Forest Preserve District of Cook County (Illinois)





Nature Bulletin No. 462-A    September 16, 1972
Forest Preserve District of Cook County
George W. Dunne, President
Roland F. Eisenbeis, Supt. of Conservation

****:THE PAPER BIRCH

When we speak of a birch, most of us in Cook County are thinking of a 
small or medium-size tree with milk-white bark -- a slim graceful and 
very ornamental "lady of the forest". Singly or in clumps, we see it in 
parks, cemeteries and landscape plantings.
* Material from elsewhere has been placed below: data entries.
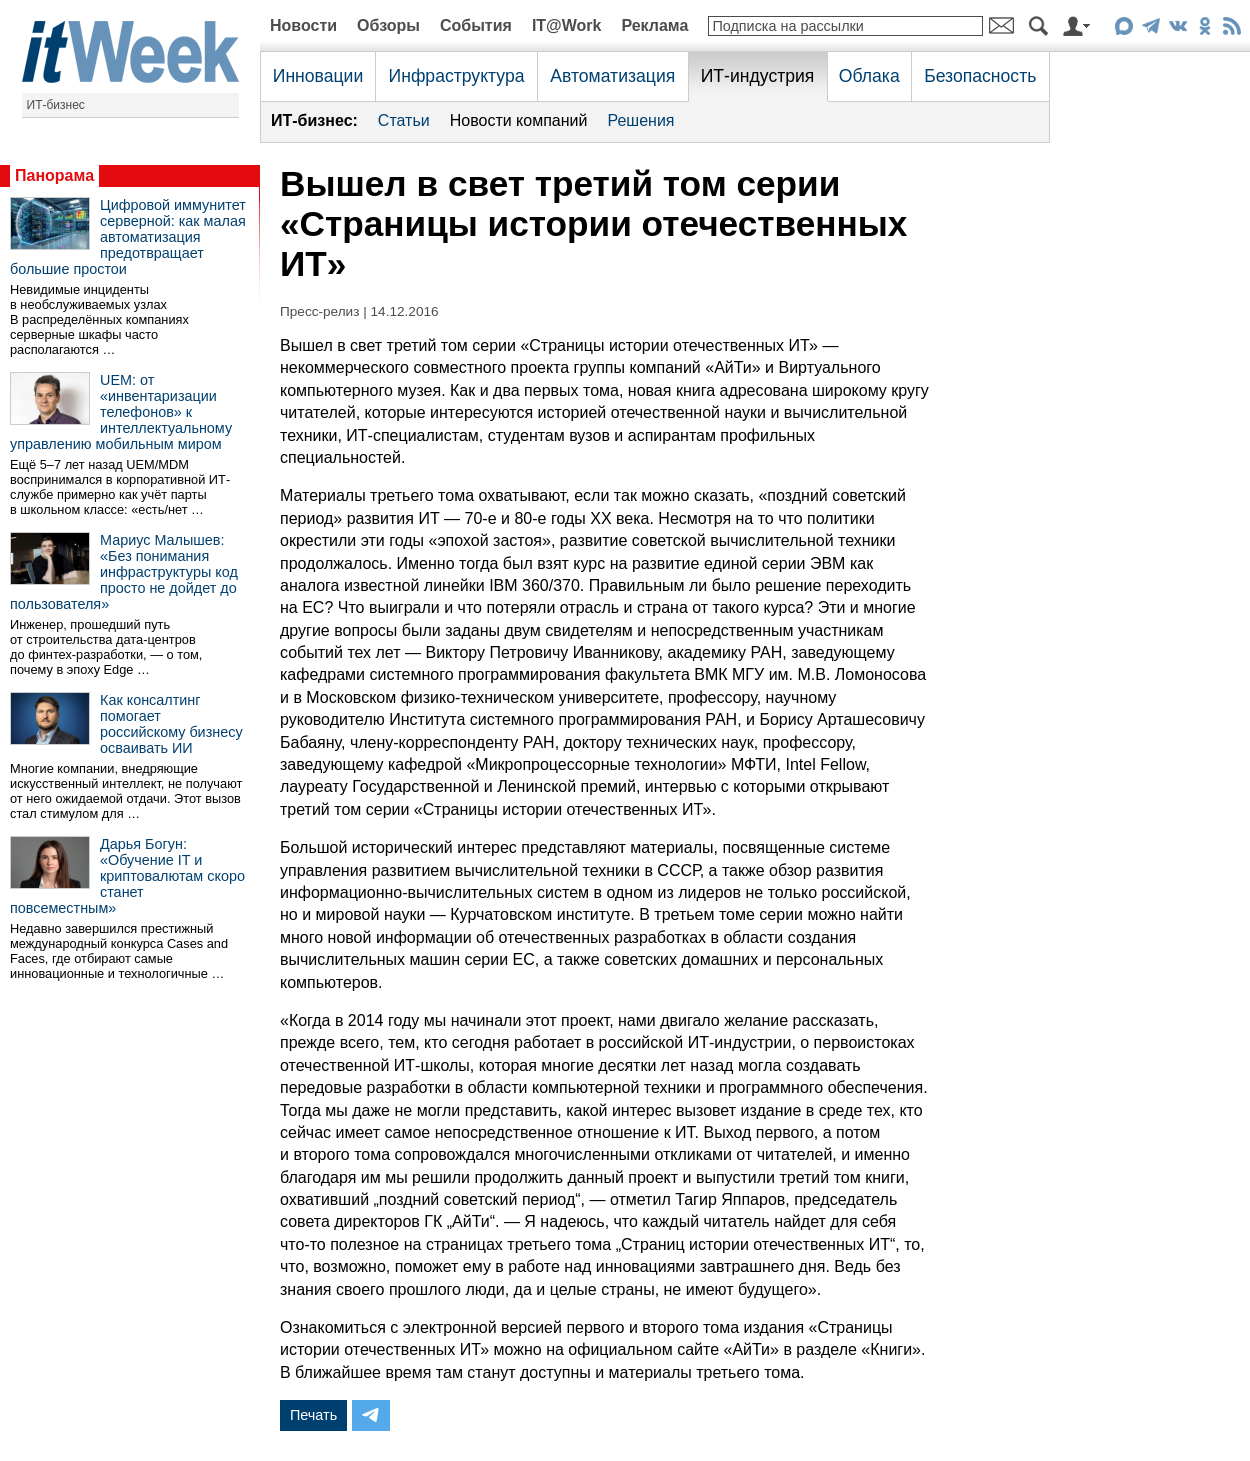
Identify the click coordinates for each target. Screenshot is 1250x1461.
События (476, 25)
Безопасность (980, 76)
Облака (869, 76)
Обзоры (388, 25)
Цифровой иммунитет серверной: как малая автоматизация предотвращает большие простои (128, 237)
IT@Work (567, 25)
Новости (303, 25)
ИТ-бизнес (56, 105)
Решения (640, 120)
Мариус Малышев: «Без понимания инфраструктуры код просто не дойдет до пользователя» (124, 572)
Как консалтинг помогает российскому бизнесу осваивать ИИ (171, 724)
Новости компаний (519, 120)
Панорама (54, 175)
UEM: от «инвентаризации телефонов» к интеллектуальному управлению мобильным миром (121, 412)
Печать (313, 1415)
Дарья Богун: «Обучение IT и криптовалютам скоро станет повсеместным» (127, 876)
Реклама (654, 25)
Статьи (404, 120)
That may be our native 
White Birch or it may be the European kind distinguished by its 
drooping branches.

Of 30 or more species of birches found only in the northern hemisphere, 
12 are native in North America and 3 of those are dwarfs such as the 
one upon which caribou and reindeer browse in Alaska. Of the 9 which 
become trees, only two are native in Illinois: the white birch, better 
known as the Paper or Canoe Birch, and, a southern species, the River 
or Red Birch.

Of them all, the paper birch is most widely distributed, ranging from 
Labrador to Alaska and south to Pennsylvania, Michigan, Wisconsin, 
the Rocky Mountain states and Oregon. Originally, there was a colony 
of them in our Rogers Park neighborhood, some in Lake county, and 
some in the northwestern part of Illinois. There are still some in the 
Indiana Dunes region.

Canada has vast forests of paper birch. Further, because it produces 
great quantities of seeds which are wind-blown, this tree and the poplar 
have reforested the openings created by logging operations and fires. 
The paper birch now covers far more area than it did when Columbus 
discovered America.

Birches have slender twigs, usually zigzag; leaves with saw-toothed 
margins; male and female flowers borne by separate catkins on the 
same tree. They produce small cones containing great numbers of tiny 
winged seeds. These are eaten by birds, the buds are winter food for 
grouse: deer browse upon the twigs.

To the Indian tribes in all of Canada and around the Great Lakes, the 
paper birch was as important as the coconut palm is to the South Sea 
Islanders. The culture of the canoe Indians was based upon the birch, 
just as the culture of the Sioux and other Great Plains Indians was based 
upon the bison.

Although it is used extensively in the making of paper pulp, our name 
for this tree came from the fact that the lustrous white outer bark on 
young trees, and the branches of older ones, peels easily in paper-thin 
layers like parchment. On old trees -- 2 or 3 feet in diameter and 60 or 
80 feet tall -- the bark may be removed in long sheets. Being resinous 
and virtually waterproof, it remains intact on a fallen tree long after the 
wood inside has crumbled to dust.

The Indian called this birch the "wigwam tree". He used sheets of its 
bark as covering for his home and his means of travel -- his wigwam 
and his canoe. He used it to make all sorts of baskets, buckets, mokuks, 
trays and other utensils for gathering, cooking and storing his food such 
as berries, maple sugar, fish, meat, pemmican and wild rice. He used it 
to kindle fires and for torches. His moose caller was made of birch 
bark. The records of his tribe and its rituals were kept on white sheets 
of birch bark parchment.

In the dictionary, the verb "to birch" is a synonym for " to flog". In 
colonial times, some schoolmasters whipped their pupils with birch 
switches or bundles of them; Others got to the bottom of things with 
hazel whips. The result was just the same -- painful.